- Origin: Long Beach, California
- Genres: Punk rock, Hardcore punk, “Proto-hardcore”
- Years active: Late 1970s - 1980s, through late 1990s, 2014–present.
- Labels: Dangerhouse, Triple X, Bemisbrain, Bomp, Nickle and Dime, Frontier, Munster, Artifix, Mediadumpster
- Members: Mark R. Malone, Tim Carhart, Jason Scharback, Matt Goss
- Past members: Dave Bratton, Joel Bratton, Larry Parrot

= Rhino 39 =

Rhino 39 was among the wave of punk bands originating in the Los Angeles, California area in the late 1970s. The band was notable for recording an early hardcore punk single ("Xerox"/"No Compromise") on the Dangerhouse label. Members Mark R. Malone (bass), Larry Parrot (guitar), Tim Carhart (drums) were with the band throughout its tenure.

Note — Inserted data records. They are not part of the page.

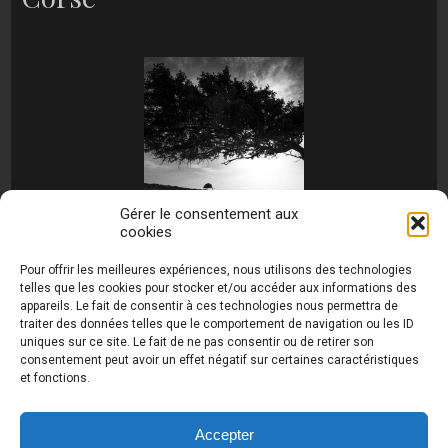
Gérer le consentement aux
cookies
[MONTRER SOUS FORME DE DIAPORAMA]
Pour offrir les meilleures expériences, nous utilisons des technologies
telles que les cookies pour stocker et/ou accéder aux informations des
appareils. Le fait de consentir à ces technologies nous permettra de
traiter des données telles que le comportement de navigation ou les ID
uniques sur ce site. Le fait de ne pas consentir ou de retirer son
consentement peut avoir un effet négatif sur certaines caractéristiques
et fonctions.
Photos de Thierry Raynaud - portraits shootings
et Paysages de Corse - Ajaccio www.thierry-
raynaud.com ©
Toutes les photos de ce site sont
Accepter
la propriété de l'auteur et sont protégées par le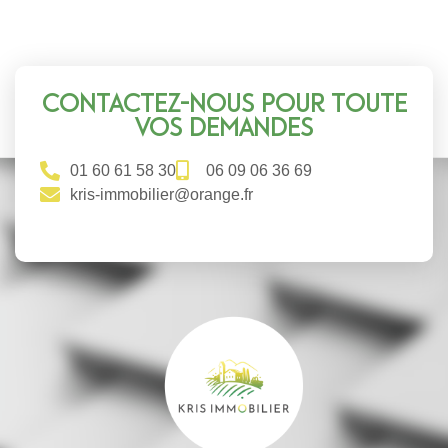
Contactez-nous pour toute
vos demandes
01 60 61 58 30
06 09 06 36 69
kris-immobilier@orange.fr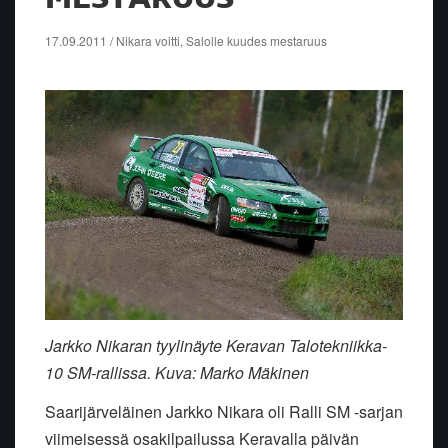
17.09.2011 / Nikara voitti, Salolle kuudes mestaruus
Jarkko Nikaran tyylinäyte Keravan Talotekniikka-
10 SM-rallissa. Kuva: Marko Mäkinen
Saarijärveläinen Jarkko Nikara oli Ralli SM -sarjan
viimeisessä osakilpailussa Keravalla päivän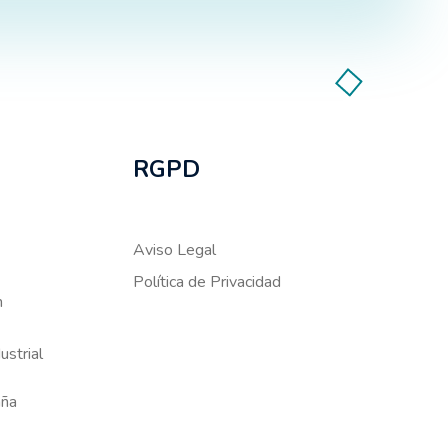
RGPD
Aviso Legal
Política de Privacidad
m
ustrial
aña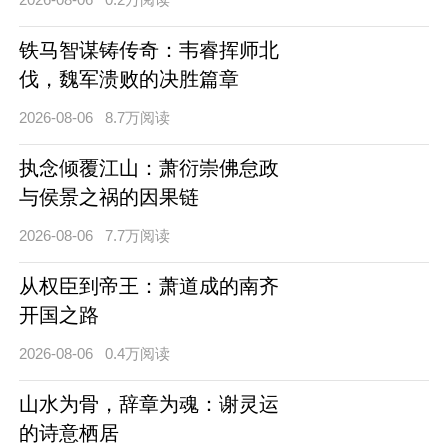
铁马智谋铸传奇：韦睿挥师北
伐，魏军溃败的决胜篇章
2026-08-06
8.7万阅读
执念倾覆江山：萧衍崇佛怠政
与侯景之祸的因果链
2026-08-06
7.7万阅读
从权臣到帝王：萧道成的南齐
开国之路
2026-08-06
0.4万阅读
山水为骨，辞章为魂：谢灵运
的诗意栖居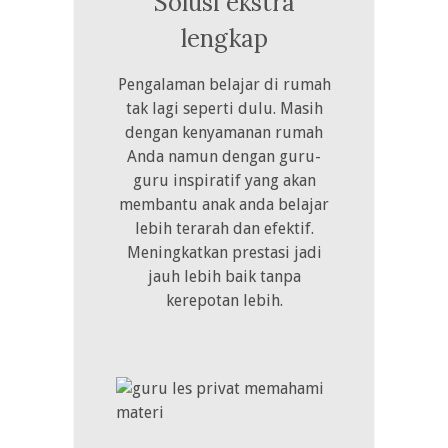
Solusi ekstra
lengkap
Pengalaman belajar di rumah
tak lagi seperti dulu. Masih
dengan kenyamanan rumah
Anda namun dengan guru-
guru inspiratif yang akan
membantu anak anda belajar
lebih terarah dan efektif.
Meningkatkan prestasi jadi
jauh lebih baik tanpa
kerepotan lebih.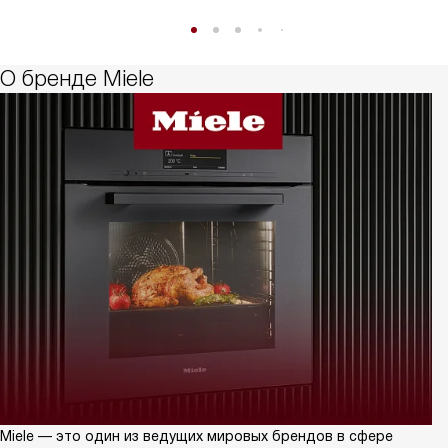
О бренде Miele
Miele — это один из ведущих мировых брендов в сфере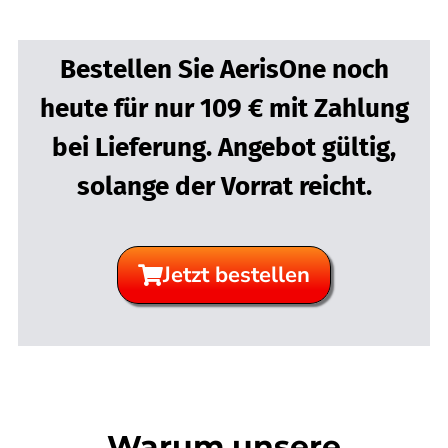
Bestellen Sie AerisOne noch
heute für nur 109 € mit Zahlung
bei Lieferung. Angebot gültig,
solange der Vorrat reicht.
Jetzt bestellen
Warum unsere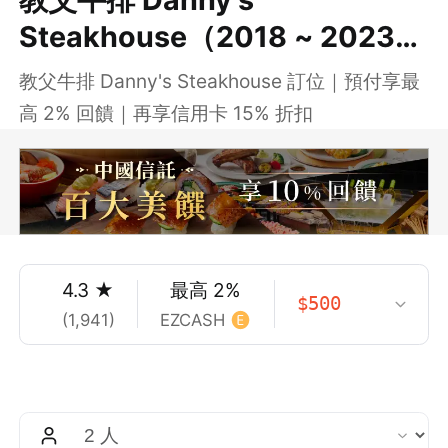
Steakhouse（2018 ~ 2023
米其林一星）
教父牛排 Danny's Steakhouse 訂位｜預付享最
高 2% 回饋｜再享信用卡 15% 折扣
4.3
★
最高
2
%
$
500
(
1,941
)
EZCASH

Original singer Dave Bratton (also known by his stage name, Dave Dacron) died in an auto accident in April, 1980, after which his younger brother Joel Bratton took on the role of vocalist and sang on their self-titled LP. In the 1990s, Jason Scharback took over as vocalist and later Matt Goss (Aggressive Bastards) joined as guitarist for a Dangerhouse reunion in 2014 to present. Rhino 39 is known for its good musicianship and anger-free, light-hearted showmanship.

Rhino 39's Millikan High School classmate, Jack Grisham, the vocalist for the punk rock band T.S.O.L. (True Sounds of Liberty) was inspired in part to start his own band when Rhino 39 performed at a Winter party he held in the late 1970s — the flyer touted Rhino as "dead band". After finding success in later years, Grisham and T.S.O.L. often tapped Rhino 39 as their supporting act.